- _Work item_
Only lines that contain the word "étage" belong in the answer; copy them from the records below.
[Listed entries]
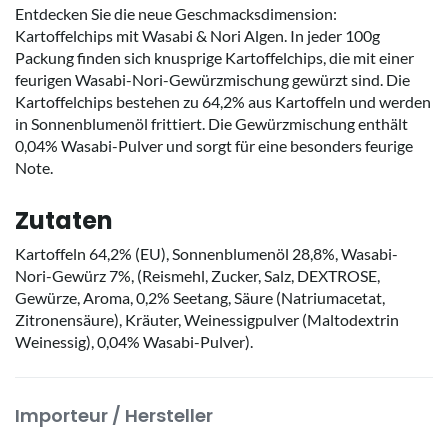
Entdecken Sie die neue Geschmacksdimension:
Kartoffelchips mit Wasabi & Nori Algen. In jeder 100g
Packung finden sich knusprige Kartoffelchips, die mit einer
feurigen Wasabi-Nori-Gewürzmischung gewürzt sind. Die
Kartoffelchips bestehen zu 64,2% aus Kartoffeln und werden
in Sonnenblumenöl frittiert. Die Gewürzmischung enthält
0,04% Wasabi-Pulver und sorgt für eine besonders feurige
Note.
Zutaten
Kartoffeln 64,2% (EU), Sonnenblumenöl 28,8%, Wasabi-
Nori-Gewürz 7%, (Reismehl, Zucker, Salz, DEXTROSE,
Gewürze, Aroma, 0,2% Seetang, Säure (Natriumacetat,
Zitronensäure), Kräuter, Weinessigpulver (Maltodextrin
Weinessig), 0,04% Wasabi-Pulver).
Importeur / Hersteller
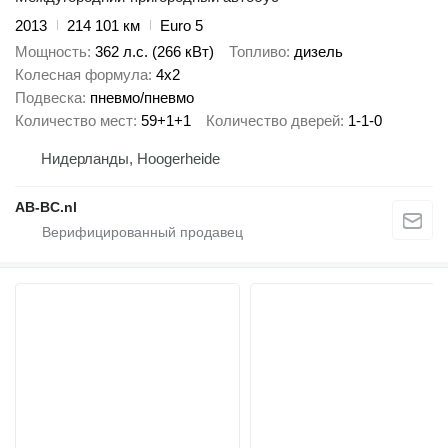
2013
214 101 км
Euro 5
Мощность
362 л.с. (266 кВт)
Топливо
дизель
Колесная формула
4x2
Подвеска
пневмо/пневмо
Количество мест
59+1+1
Количество дверей
1-1-0
Нидерланды, Hoogerheide
AB-BC.nl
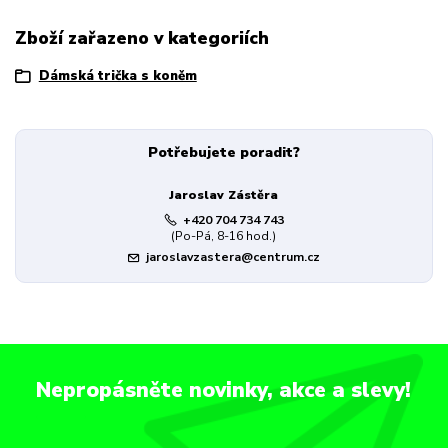
Zboží zařazeno v kategoriích
Dámská trička s koněm
Potřebujete poradit?
Jaroslav Zástěra
+420 704 734 743
(Po-Pá, 8-16 hod.)
jaroslavzastera@centrum.cz
Nepropásněte novinky, akce a slevy!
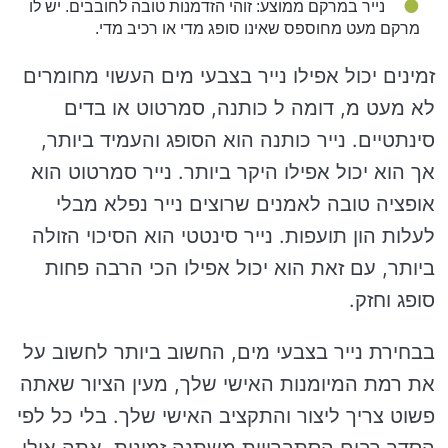
נייר במרקם ממוצע: זוהי הזדמנות טובה לחובבים. יש לו
מרקם מעט מחוספס שאינו סופג מדי או רכיב מדי.
זמינים יכול אפילו נייר בצבעי מים העשוי מחומרים
לא מעט מ, דומה ל כותנה, סמרטוט או בדים
סינתטיים. נייר כותנה הוא הסופג והעמיד ביותר,
אך הוא יכול אפילו היקר ביותר. נייר סמרטוט הוא
אופציה טובה לאמנים שרוצים נייר נפלא מבלי
לעלות הון תועפות. נייר סינטטי הוא הסיכוי הזולה
ביותר, עם זאת הוא יכול אפילו הכי הרבה פחות
סופג וחזק.
בבחירת נייר בצבעי מים, החשוב ביותר לחשוב על
את רמת המיומנות האישי שלך, מעין הציור שאתה
פשוט צריך ליצור והתקציב האישי שלך. בלי כל לפי
הסדר רבים הסתברויות משתנה זמינות, אתה אולי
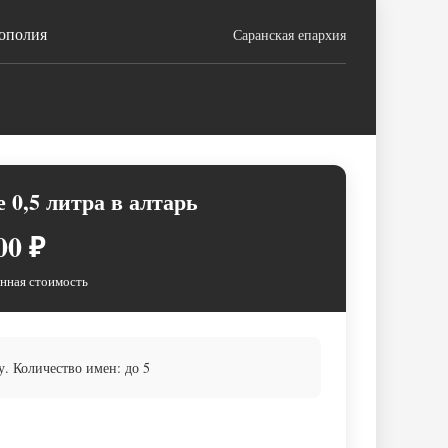
ополия
Саранская епархия
 0,5 литра в алтарь
00 ₽
нная стоимость
у. Количество имен: до 5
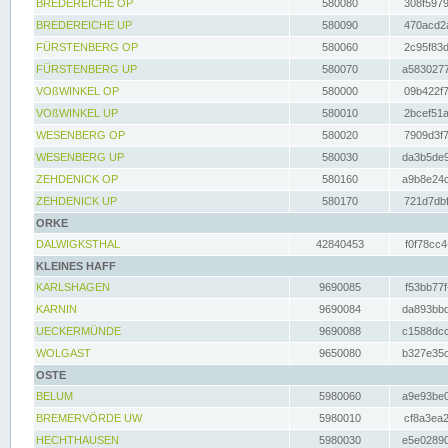
BREDEREICHE OP
580080
308f5979
BREDEREICHE UP
580090
470acd2a
FÜRSTENBERG OP
580060
2c95f83d
FÜRSTENBERG UP
580070
a5830277
VOßWINKEL OP
580000
09b422f7
VOßWINKEL UP
580010
2bcef51a
WESENBERG OP
580020
7909d3f7
WESENBERG UP
580030
da3b5de9
ZEHDENICK OP
580160
a9b8e24c
ZEHDENICK UP
580170
721d7dbf
ORKE
DALWIGKSTHAL
42840453
f0f78cc4
KLEINES HAFF
KARLSHAGEN
9690085
f53bb77f
KARNIN
9690084
da893bbd
UECKERMÜNDE
9690088
c1588dcc
WOLGAST
9650080
b327e35c
OSTE
BELUM
5980060
a9e93be0
BREMERVÖRDE UW
5980010
cf8a3ea2
HECHTHAUSEN
5980030
e5e02890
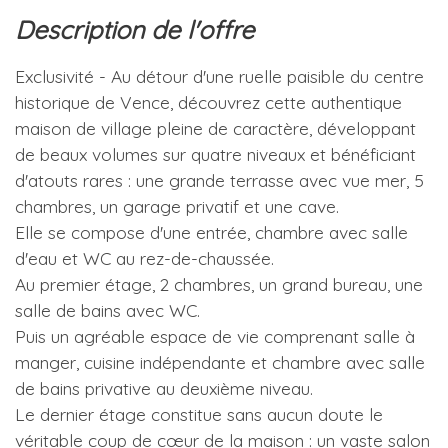
description de l'offre
Exclusivité - Au détour d'une ruelle paisible du centre
historique de Vence, découvrez cette authentique
maison de village pleine de caractère, développant
de beaux volumes sur quatre niveaux et bénéficiant
d'atouts rares : une grande terrasse avec vue mer, 5
chambres, un garage privatif et une cave.
Elle se compose d'une entrée, chambre avec salle
d'eau et WC au rez-de-chaussée.
Au premier étage, 2 chambres, un grand bureau, une
salle de bains avec WC.
Puis un agréable espace de vie comprenant salle à
manger, cuisine indépendante et chambre avec salle
de bains privative au deuxième niveau.
Le dernier étage constitue sans aucun doute le
véritable coup de cœur de la maison : un vaste salon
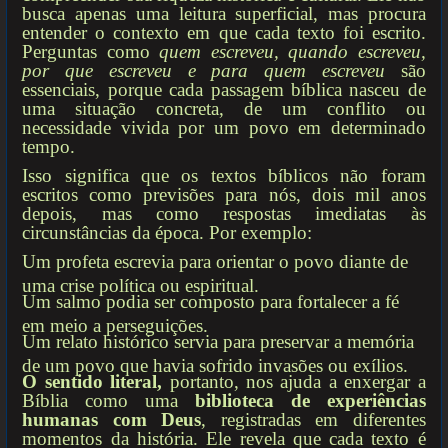
busca apenas uma leitura superficial, mas procura
entender o contexto em que cada texto foi escrito.
Perguntas como
quem escreveu, quando escreveu,
por que escreveu e para quem escreveu
são
essenciais, porque cada passagem bíblica nasceu de
uma situação concreta, de um conflito ou
necessidade vivida por um povo em determinado
tempo.
Isso significa que os textos bíblicos não foram
escritos como previsões para nós, dois mil anos
depois, mas como respostas imediatas às
circunstâncias da época. Por exemplo:
Um profeta escrevia para orientar o povo diante de
uma crise política ou espiritual.
Um salmo podia ser composto para fortalecer a fé
em meio a perseguições.
Um relato histórico servia para preservar a memória
de um povo que havia sofrido invasões ou exílios.
O sentido literal,
portanto, nos ajuda a enxergar a
Bíblia como uma
biblioteca de experiências
humanas com Deus
, registradas em diferentes
momentos da história. Ele revela que cada texto é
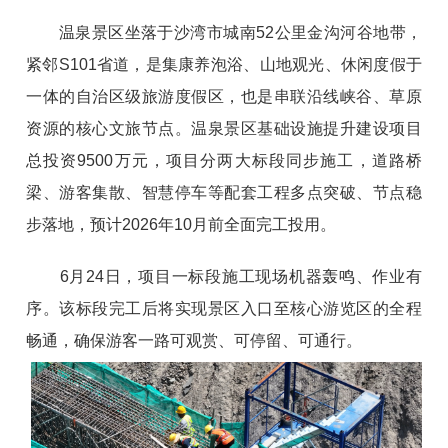
温泉景区坐落于沙湾市城南52公里金沟河谷地带，
紧邻S101省道，是集康养泡浴、山地观光、休闲度假于
一体的自治区级旅游度假区，也是串联沿线峡谷、草原
资源的核心文旅节点。温泉景区基础设施提升建设项目
总投资9500万元，项目分两大标段同步施工，道路桥
梁、游客集散、智慧停车等配套工程多点突破、节点稳
步落地，预计2026年10月前全面完工投用。
6月24日，项目一标段施工现场机器轰鸣、作业有
序。该标段完工后将实现景区入口至核心游览区的全程
畅通，确保游客一路可观赏、可停留、可通行。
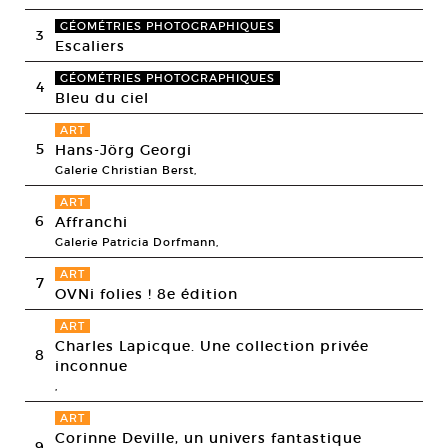
GÉOMÉTRIES PHOTOGRAPHIQUES
3
Escaliers
GÉOMÉTRIES PHOTOGRAPHIQUES
4
Bleu du ciel
ART
5
Hans-Jörg Georgi
Galerie Christian Berst,
ART
6
Affranchi
Galerie Patricia Dorfmann,
ART
7
OVNi folies ! 8e édition
ART
Charles Lapicque. Une collection privée
8
inconnue
,
ART
Corinne Deville, un univers fantastique
9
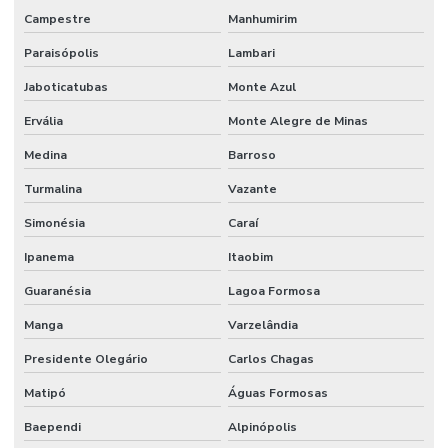
Campestre
Manhumirim
Paraisópolis
Lambari
Jaboticatubas
Monte Azul
Ervália
Monte Alegre de Minas
Medina
Barroso
Turmalina
Vazante
Simonésia
Caraí
Ipanema
Itaobim
Guaranésia
Lagoa Formosa
Manga
Varzelândia
Presidente Olegário
Carlos Chagas
Matipó
Águas Formosas
Baependi
Alpinópolis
[/Listed entries]
- _Your response_
Au premier étage, 2 chambres, un grand bureau, une
Le dernier étage constitue sans aucun doute le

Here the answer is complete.